Transcribed page contents:
-------------------------

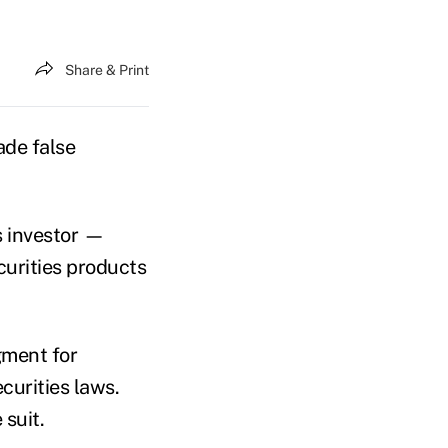
Share & Print
ade false
s investor —
curities products
gment for
curities laws.
 suit.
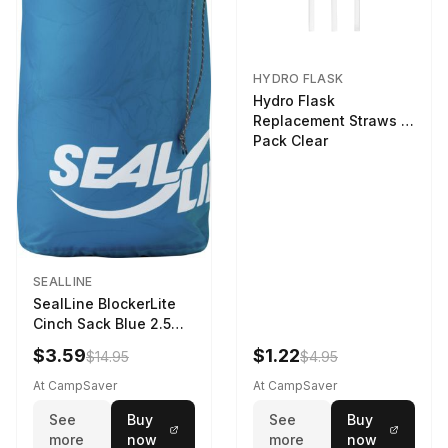
HYDRO FLASK
Hydro Flask
Replacement Straws 3
Pack Clear
SEALLINE
SealLine BlockerLite
Cinch Sack Blue 2.5
LTR
$3.59
$1.22
$14.95
$4.95
At CampSaver
At CampSaver
See
Buy
See
Buy
more
now
more
now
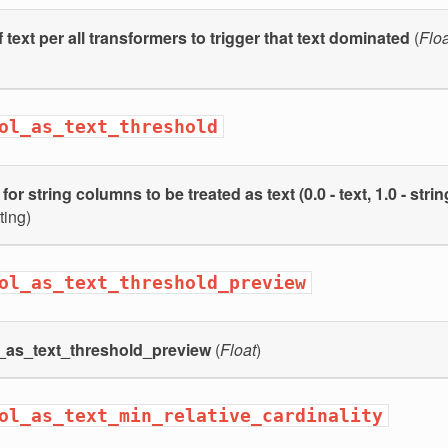
 text per all transformers to trigger that text dominated
(
Floa
ol_as_text_threshold
or string columns to be treated as text (0.0 - text, 1.0 - strin
ting)
ol_as_text_threshold_preview
l_as_text_threshold_preview
(
Float
)
ol_as_text_min_relative_cardinality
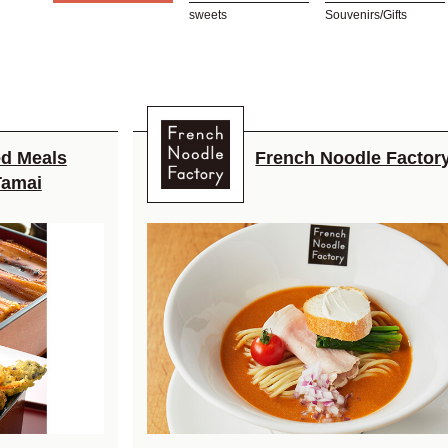
sweets
Souvenirs/Gifts
d Meals
French Noodle Factor
Tamai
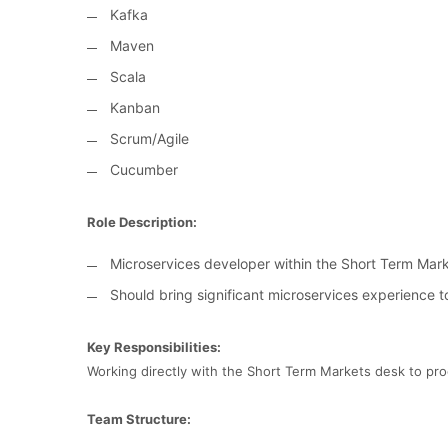
Kafka
Maven
Scala
Kanban
Scrum/Agile
Cucumber
Role Description:
Microservices developer within the Short Term Ma
Should bring significant microservices experience t
Key Responsibilities:
Working directly with the Short Term Markets desk to pr
Team Structure:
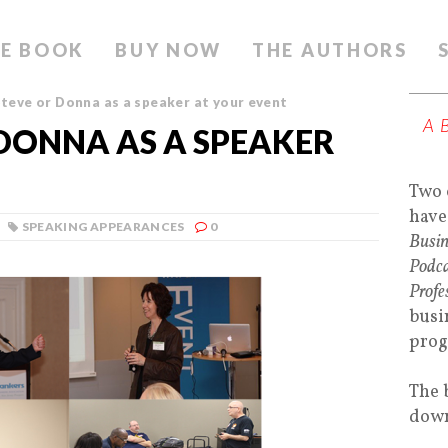
E BOOK
BUY NOW
THE AUTHORS
teve or Donna as a speaker at your event
A
DONNA AS A SPEAKER
Two 
have
SPEAKING APPEARANCES
0
Busin
Podca
Profe
busi
prog
The 
down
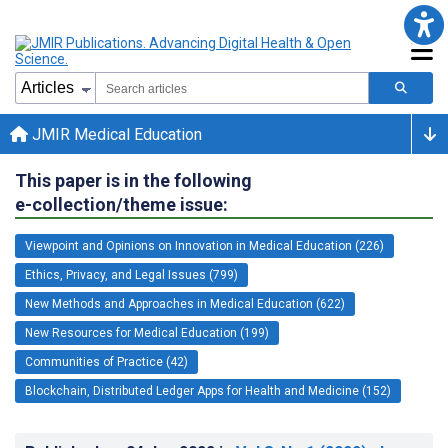
JMIR Medical Education
This paper is in the following
e-collection/theme issue:
Viewpoint and Opinions on Innovation in Medical Education (226)
Ethics, Privacy, and Legal Issues (799)
New Methods and Approaches in Medical Education (622)
New Resources for Medical Education (199)
Communities of Practice (42)
Blockchain, Distributed Ledger Apps for Health and Medicine (152)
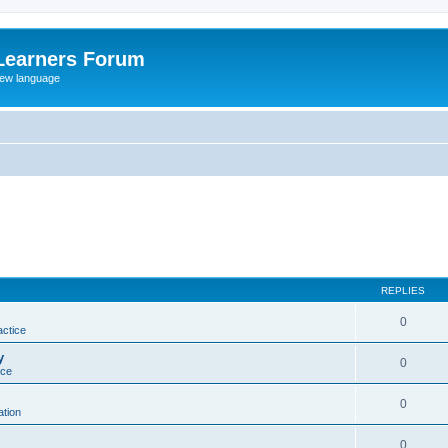
Learners Forum
rew language
REPLIES
0
actice
y
0
ice
0
tion
0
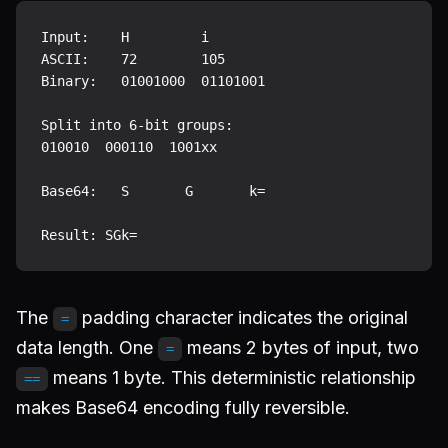
Input:    H         i

ASCII:    72        105

Binary:   01001000  01101001

Split into 6-bit groups:

010010  000110  1001xx

Base64:   S       G       k=

The
padding character indicates the original
=
data length. One
means 2 bytes of input, two
=
means 1 byte. This deterministic relationship
==
makes Base64 encoding fully reversible.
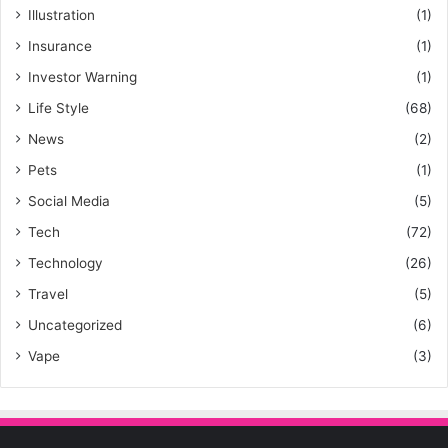
Illustration
(1)
Insurance
(1)
Investor Warning
(1)
Life Style
(68)
News
(2)
Pets
(1)
Social Media
(5)
Tech
(72)
Technology
(26)
Travel
(5)
Uncategorized
(6)
Vape
(3)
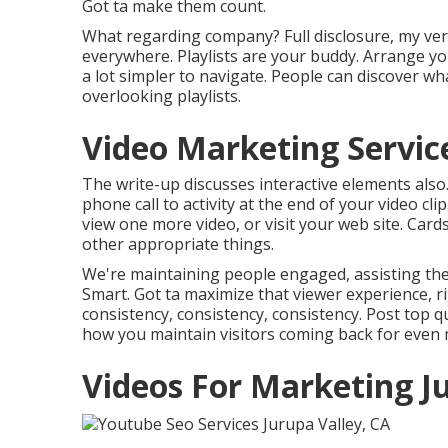
Got ta make them count.
What regarding company? Full disclosure, my ver
everywhere. Playlists are your buddy. Arrange you
a lot simpler to navigate. People can discover wha
overlooking playlists.
Video Marketing Service
The write-up discusses interactive elements also. 
phone call to activity at the end of your video cli
view one more video, or visit your web site. Car
other appropriate things.
We're maintaining people engaged, assisting them
Smart. Got ta maximize that viewer experience, rig
consistency, consistency, consistency. Post top q
how you maintain visitors coming back for even
Videos For Marketing J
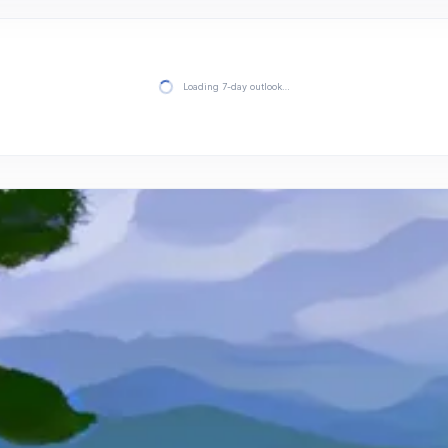
Loading 7-day outlook…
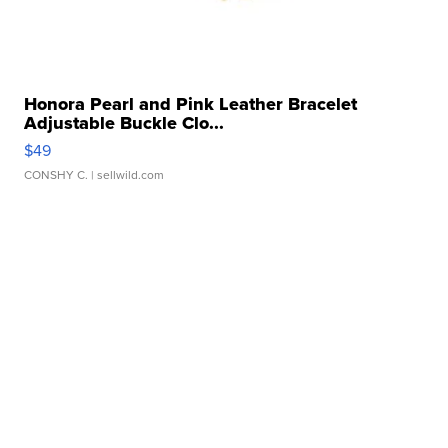
Honora Pearl and Pink Leather Bracelet
Adjustable Buckle Clo...
$49
CONSHY C.
| sellwild.com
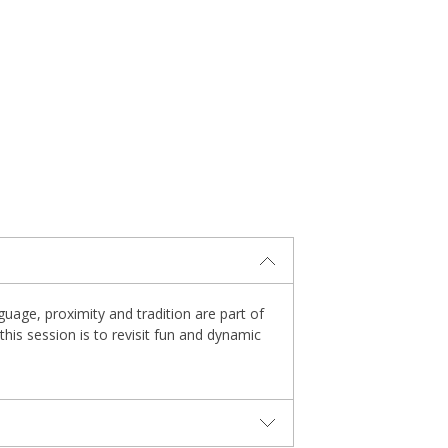
uage, proximity and tradition are part of
this session is to revisit fun and dynamic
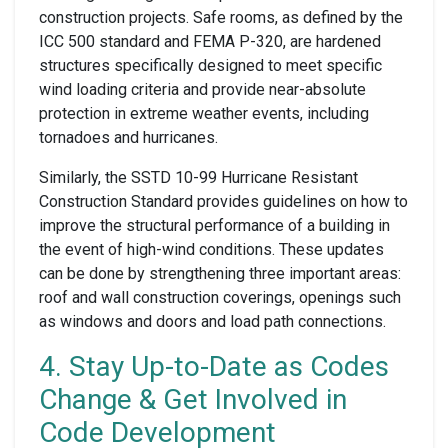
construction projects. Safe rooms, as defined by the
ICC 500 standard and FEMA P-320, are hardened
structures specifically designed to meet specific
wind loading criteria and provide near-absolute
protection in extreme weather events, including
tornadoes and hurricanes.
Similarly, the SSTD 10-99 Hurricane Resistant
Construction Standard provides guidelines on how to
improve the structural performance of a building in
the event of high-wind conditions. These updates
can be done by strengthening three important areas:
roof and wall construction coverings, openings such
as windows and doors and load path connections.
4. Stay Up-to-Date as Codes
Change & Get Involved in
Code Development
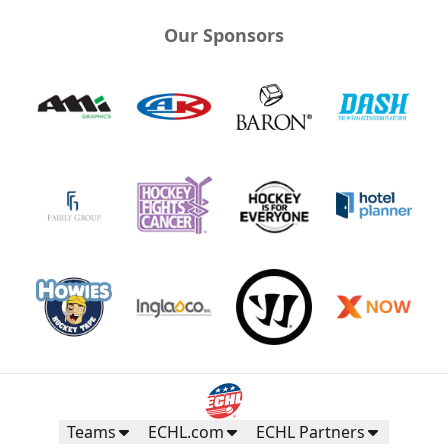
Our Sponsors
Teams
ECHL.com
ECHL Partners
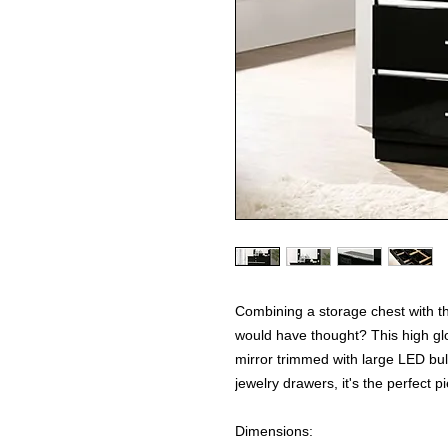
Combining a storage chest with th
would have thought? This high gl
mirror trimmed with large LED bu
jewelry drawers, it's the perfect p
Dimensions:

-------------------------

### WHAT NEEDS TO BE DONE
Where a line above contains the word "your", show that line.

### OUTPUT FOR THIS TASK
teve or Donna as a speaker at your event
everywhere. Playlists are your buddy. Arrange you
phone call to activity at the end of your video cli
view one more video, or visit your web site. Car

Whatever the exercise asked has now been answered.